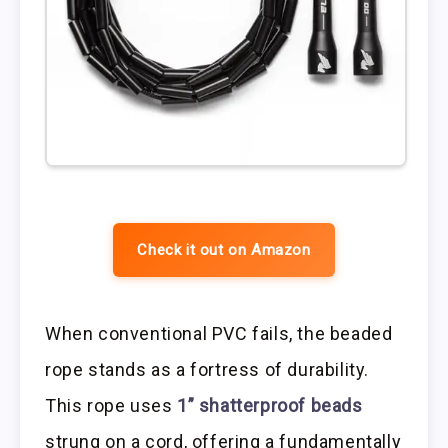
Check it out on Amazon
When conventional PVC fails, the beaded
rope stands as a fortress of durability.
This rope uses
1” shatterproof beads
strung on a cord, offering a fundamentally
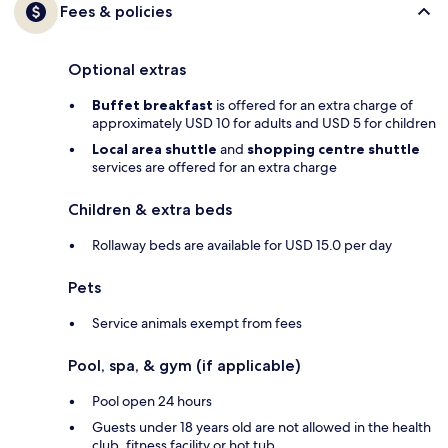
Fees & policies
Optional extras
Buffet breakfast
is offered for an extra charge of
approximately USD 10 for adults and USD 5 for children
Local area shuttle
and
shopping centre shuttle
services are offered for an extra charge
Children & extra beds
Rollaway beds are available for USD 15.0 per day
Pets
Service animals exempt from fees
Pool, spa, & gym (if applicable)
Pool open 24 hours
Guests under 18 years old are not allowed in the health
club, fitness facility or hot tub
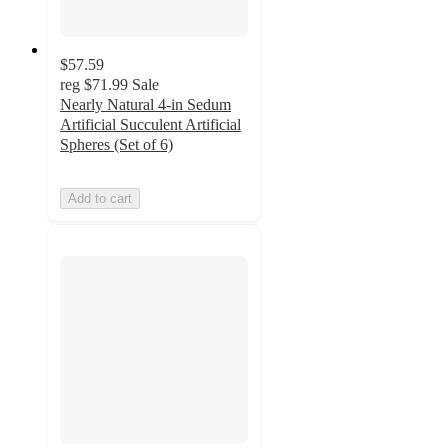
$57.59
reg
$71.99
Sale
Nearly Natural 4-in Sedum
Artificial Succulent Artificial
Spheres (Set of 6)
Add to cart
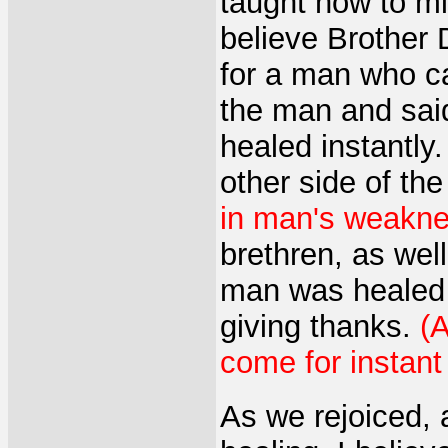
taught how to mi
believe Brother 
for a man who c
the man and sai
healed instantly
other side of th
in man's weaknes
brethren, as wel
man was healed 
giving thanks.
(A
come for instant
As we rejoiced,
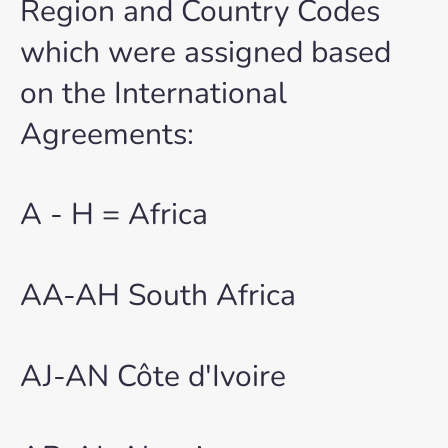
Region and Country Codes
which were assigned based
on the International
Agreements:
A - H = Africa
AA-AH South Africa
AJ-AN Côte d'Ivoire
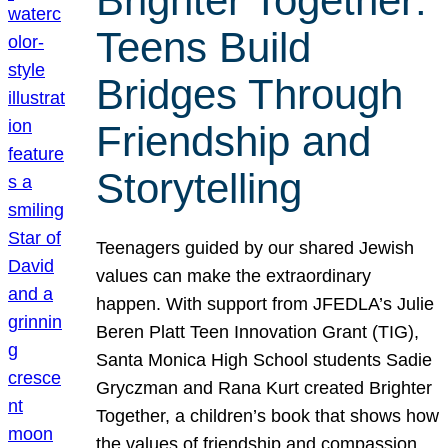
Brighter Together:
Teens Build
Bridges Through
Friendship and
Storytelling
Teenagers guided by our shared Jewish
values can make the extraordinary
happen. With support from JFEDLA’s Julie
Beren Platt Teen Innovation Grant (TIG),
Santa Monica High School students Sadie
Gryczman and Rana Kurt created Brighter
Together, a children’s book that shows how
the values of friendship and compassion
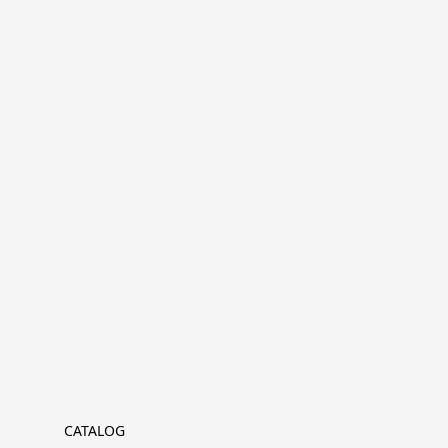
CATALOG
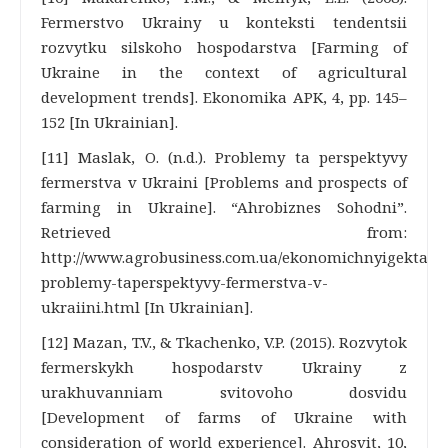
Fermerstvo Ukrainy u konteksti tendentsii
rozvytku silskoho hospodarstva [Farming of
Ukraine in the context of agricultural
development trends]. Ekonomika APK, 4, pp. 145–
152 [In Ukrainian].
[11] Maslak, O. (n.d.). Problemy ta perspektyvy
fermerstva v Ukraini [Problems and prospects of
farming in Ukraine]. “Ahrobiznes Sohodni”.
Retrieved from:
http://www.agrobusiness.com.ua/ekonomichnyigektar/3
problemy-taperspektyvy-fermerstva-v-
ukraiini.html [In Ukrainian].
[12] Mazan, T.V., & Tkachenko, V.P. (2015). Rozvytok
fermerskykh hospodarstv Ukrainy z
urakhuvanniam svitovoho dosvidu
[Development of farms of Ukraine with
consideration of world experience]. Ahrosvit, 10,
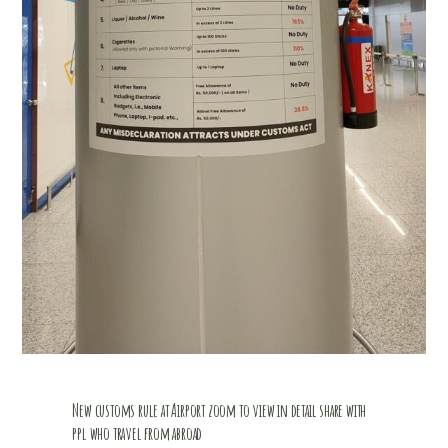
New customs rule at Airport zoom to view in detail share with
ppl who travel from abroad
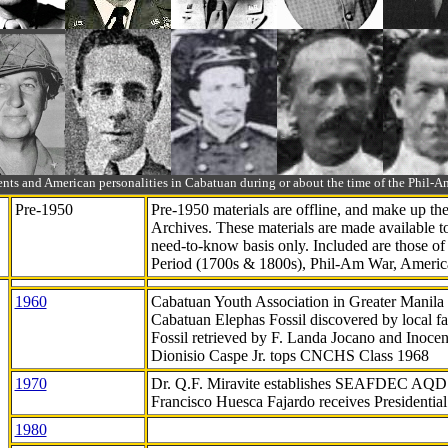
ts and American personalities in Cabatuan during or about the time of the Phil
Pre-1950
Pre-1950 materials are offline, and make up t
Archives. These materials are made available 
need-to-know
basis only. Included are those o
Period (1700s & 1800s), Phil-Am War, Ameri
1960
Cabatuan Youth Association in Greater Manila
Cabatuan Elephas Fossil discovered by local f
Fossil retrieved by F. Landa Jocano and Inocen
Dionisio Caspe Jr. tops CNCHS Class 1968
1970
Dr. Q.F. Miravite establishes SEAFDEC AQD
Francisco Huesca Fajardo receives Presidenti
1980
***
WHAT TO DO: Quote every record above exactly, leaving out any pictures.

RESULT OF THIS TASK:
Check it out on Amazon
When conventional PVC fails, the beaded
rope stands as a fortress of durability.
This rope uses
1” shatterproof beads
strung on a cord, offering a fundamentally
Fees & policies
Optional extras
Buffet breakfast
is offered for an extra charge of
approximately USD 10 for adults and USD 5 for children
Local area shuttle
and
shopping centre shuttle
services are offered for an extra charge
Children & extra beds
Rollaway beds are available for USD 15.0 per day
Pets
Service animals exempt from fees
Pool, spa, & gym (if applicable)
Pool open 24 hours
Guests under 18 years old are not allowed in the health
club, fitness facility or hot tub
$57.59
reg
$71.99
Sale
Nearly Natural 4-in Sedum
Artificial Succulent Artificial
Spheres (Set of 6)
Add to cart
taught how to mi
believe Brother 
for a man who c
the man and sai
healed instantly
other side of th
in man's weaknes
brethren, as wel
man was healed 
giving thanks.
(A
come for instant
As we rejoiced,
Region and Country Codes
which were assigned based
on the International
Agreements:
A - H = Africa
AA-AH South Africa
AJ-AN Côte d'Ivoire
Brighter Together:
Teens Build
Bridges Through
Friendship and
Storytelling
Teenagers guided by our shared Jewish
values can make the extraordinary
happen. With support from JFEDLA’s Julie
Beren Platt Teen Innovation Grant (TIG),
Santa Monica High School students Sadie
Gryczman and Rana Kurt created Brighter
Together, a children’s book that shows how
the values of friendship and compassion
CATALOG
Fermerstvo Ukrainy u konteksti tendentsii
rozvytku silskoho hospodarstva [Farming of
Ukraine in the context of agricultural
development trends]. Ekonomika APK, 4, pp. 145–
152 [In Ukrainian].
[11] Maslak, O. (n.d.). Problemy ta perspektyvy
fermerstva v Ukraini [Problems and prospects of
farming in Ukraine]. “Ahrobiznes Sohodni”.
Retrieved from:
http://www.agrobusiness.com.ua/ekonomichnyigektar/3
problemy-taperspektyvy-fermerstva-v-
ukraiini.html [In Ukrainian].
[12] Mazan, T.V., & Tkachenko, V.P. (2015). Rozvytok
fermerskykh hospodarstv Ukrainy z
urakhuvanniam svitovoho dosvidu
[Development of farms of Ukraine with
consideration of world experience]. Ahrosvit, 10,
New customs rule at Airport zoom to view in detail share with
ppl who travel from abroad
ts and American personalities in Cabatuan during or about the time of the Phil
Pre-1950
Pre-1950 materials are offline, and make up t
Archives. These materials are made available 
need-to-know
basis only. Included are those o
Period (1700s & 1800s), Phil-Am War, Ameri
1960
Cabatuan Youth Association in Greater Manila
Cabatuan Elephas Fossil discovered by local f
Fossil retrieved by F. Landa Jocano and Inocen
Dionisio Caspe Jr. tops CNCHS Class 1968
1970
Dr. Q.F. Miravite establishes SEAFDEC AQD
Francisco Huesca Fajardo receives Presidenti
1980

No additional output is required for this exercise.